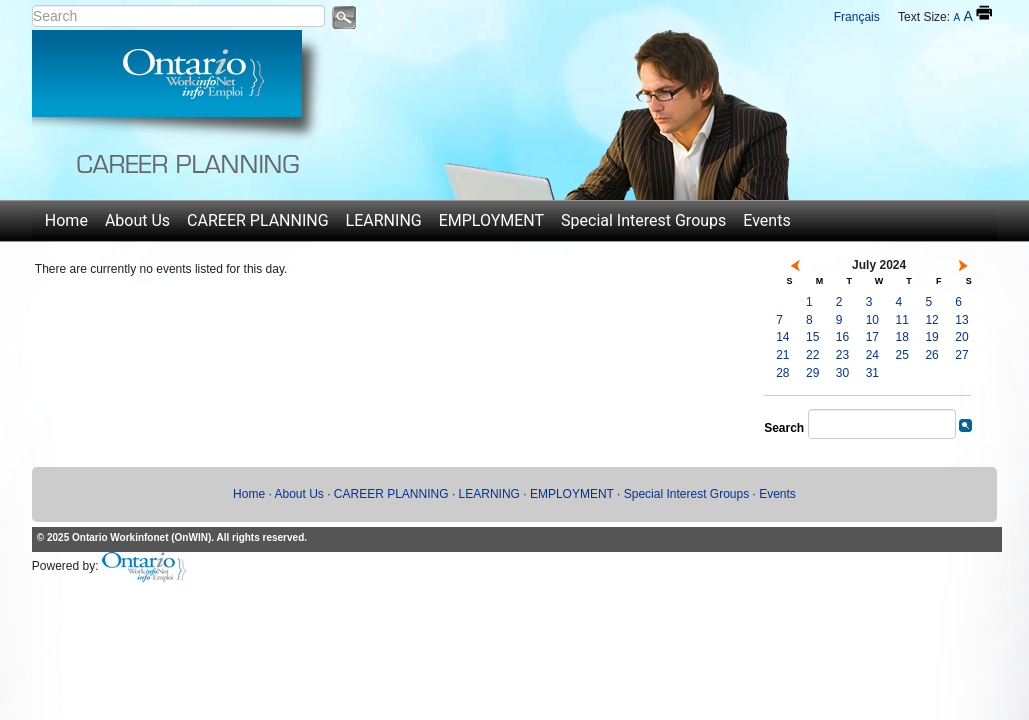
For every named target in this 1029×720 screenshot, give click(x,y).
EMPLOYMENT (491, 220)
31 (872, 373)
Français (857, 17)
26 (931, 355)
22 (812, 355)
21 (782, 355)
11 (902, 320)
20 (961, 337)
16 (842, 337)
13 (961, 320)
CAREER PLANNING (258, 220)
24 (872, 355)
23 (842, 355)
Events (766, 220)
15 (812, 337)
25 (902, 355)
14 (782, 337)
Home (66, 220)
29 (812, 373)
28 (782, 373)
■ ■ ■ ■
WHAT IS REQUIRED: Give back exactly the lines running from the line that has "13 (961, 320)" to the end of the entries above.

SOLUTION FOR THIS PROBLEM:
13 (961, 320)
CAREER PLANNING (258, 220)
24 (872, 355)
23 (842, 355)
Events (766, 220)
15 (812, 337)
25 (902, 355)
14 (782, 337)
Home (66, 220)
29 (812, 373)
28 (782, 373)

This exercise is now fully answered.